Word Embeddings
Word embeddings represent words as dense vectors in continuous space, where similar words are close together. They capture semantic meaning and relationships between words.
Key Insight: "You shall know a word by the company it keeps" — Words appearing in similar contexts have similar meanings.
Why Embeddings?
One-Hot Encoding ✗
Traditional approach: sparse, high-dimensional.
dog: [0, 1, 0, 0, ..., 0]
Vocabulary size: 50,000+
✗ No semantic similarity, huge dimensions
Word Embeddings ✓
Dense vectors in low-dimensional space.
dog: [0.3, -0.4, 0.7, ...]
Dimensions: 100-300
✓ Captures meaning, similar words are close
Popular Embedding Methods
Word2Vec (2013)
Learn embeddings by predicting context words.

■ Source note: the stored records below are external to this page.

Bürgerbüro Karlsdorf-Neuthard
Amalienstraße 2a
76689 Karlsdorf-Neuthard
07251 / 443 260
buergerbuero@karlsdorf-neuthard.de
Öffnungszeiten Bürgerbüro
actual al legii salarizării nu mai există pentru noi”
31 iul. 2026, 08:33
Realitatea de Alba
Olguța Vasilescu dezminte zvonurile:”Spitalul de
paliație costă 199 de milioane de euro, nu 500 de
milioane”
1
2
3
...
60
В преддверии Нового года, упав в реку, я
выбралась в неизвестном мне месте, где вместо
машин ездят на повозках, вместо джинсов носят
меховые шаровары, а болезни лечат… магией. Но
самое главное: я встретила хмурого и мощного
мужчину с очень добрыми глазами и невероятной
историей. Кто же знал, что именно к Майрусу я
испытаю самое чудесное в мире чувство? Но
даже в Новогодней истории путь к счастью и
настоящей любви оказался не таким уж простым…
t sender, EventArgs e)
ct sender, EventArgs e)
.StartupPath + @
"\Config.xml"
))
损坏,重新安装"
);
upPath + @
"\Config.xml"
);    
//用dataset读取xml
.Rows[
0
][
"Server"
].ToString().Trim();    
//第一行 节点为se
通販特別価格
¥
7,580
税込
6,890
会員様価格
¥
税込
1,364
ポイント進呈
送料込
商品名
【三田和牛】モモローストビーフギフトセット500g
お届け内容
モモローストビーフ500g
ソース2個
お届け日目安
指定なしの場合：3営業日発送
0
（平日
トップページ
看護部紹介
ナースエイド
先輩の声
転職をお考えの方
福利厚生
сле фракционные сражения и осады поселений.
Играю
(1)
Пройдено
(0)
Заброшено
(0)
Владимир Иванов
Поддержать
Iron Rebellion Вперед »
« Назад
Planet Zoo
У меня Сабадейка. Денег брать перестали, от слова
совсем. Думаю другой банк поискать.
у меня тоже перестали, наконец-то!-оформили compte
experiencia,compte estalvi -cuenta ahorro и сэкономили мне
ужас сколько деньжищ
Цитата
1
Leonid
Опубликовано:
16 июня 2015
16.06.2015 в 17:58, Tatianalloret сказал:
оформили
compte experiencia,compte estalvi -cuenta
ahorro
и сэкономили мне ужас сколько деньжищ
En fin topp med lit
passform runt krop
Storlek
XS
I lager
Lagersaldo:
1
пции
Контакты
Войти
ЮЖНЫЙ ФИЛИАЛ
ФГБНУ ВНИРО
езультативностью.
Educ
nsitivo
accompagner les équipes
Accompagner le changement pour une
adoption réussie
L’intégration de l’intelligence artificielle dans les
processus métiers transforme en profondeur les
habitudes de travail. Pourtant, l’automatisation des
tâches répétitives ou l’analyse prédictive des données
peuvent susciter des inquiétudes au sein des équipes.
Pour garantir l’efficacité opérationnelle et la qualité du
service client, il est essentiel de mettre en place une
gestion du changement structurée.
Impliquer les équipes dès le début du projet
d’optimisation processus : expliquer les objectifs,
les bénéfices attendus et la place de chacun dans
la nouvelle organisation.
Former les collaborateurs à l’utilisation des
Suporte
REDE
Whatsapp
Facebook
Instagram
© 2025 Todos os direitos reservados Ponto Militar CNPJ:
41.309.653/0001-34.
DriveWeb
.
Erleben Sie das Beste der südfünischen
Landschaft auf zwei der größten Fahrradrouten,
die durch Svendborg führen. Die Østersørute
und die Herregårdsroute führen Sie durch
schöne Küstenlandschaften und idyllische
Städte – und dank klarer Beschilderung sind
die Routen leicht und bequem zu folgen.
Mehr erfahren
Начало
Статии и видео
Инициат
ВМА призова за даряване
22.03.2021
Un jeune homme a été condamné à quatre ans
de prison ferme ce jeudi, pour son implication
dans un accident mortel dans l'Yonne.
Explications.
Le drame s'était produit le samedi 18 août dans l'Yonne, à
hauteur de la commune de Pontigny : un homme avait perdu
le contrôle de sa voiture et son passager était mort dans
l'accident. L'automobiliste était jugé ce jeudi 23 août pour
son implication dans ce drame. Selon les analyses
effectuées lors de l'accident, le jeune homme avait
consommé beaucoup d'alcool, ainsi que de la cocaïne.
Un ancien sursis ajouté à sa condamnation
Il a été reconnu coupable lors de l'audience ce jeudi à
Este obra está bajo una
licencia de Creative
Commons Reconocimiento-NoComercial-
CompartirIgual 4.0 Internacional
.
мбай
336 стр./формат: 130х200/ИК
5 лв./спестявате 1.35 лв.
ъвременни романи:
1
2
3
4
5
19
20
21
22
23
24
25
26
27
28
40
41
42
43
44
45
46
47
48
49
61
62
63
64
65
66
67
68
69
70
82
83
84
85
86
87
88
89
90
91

Skip-gram: Predict context from word
Trained on large text corpus
Fast, captures semantic relationships (king - man + woman ≈ queen)
GloVe (2014)
Global Vectors for Word Representation.
Combines global matrix factorization + local context
Pre-trained on Wikipedia, Common Crawl
Good for capturing word analogies and relationships
FastText (2016)
Extension of Word2Vec with subword information.
Example: "where" → ["wh", "whe", "her", "ere", "re"]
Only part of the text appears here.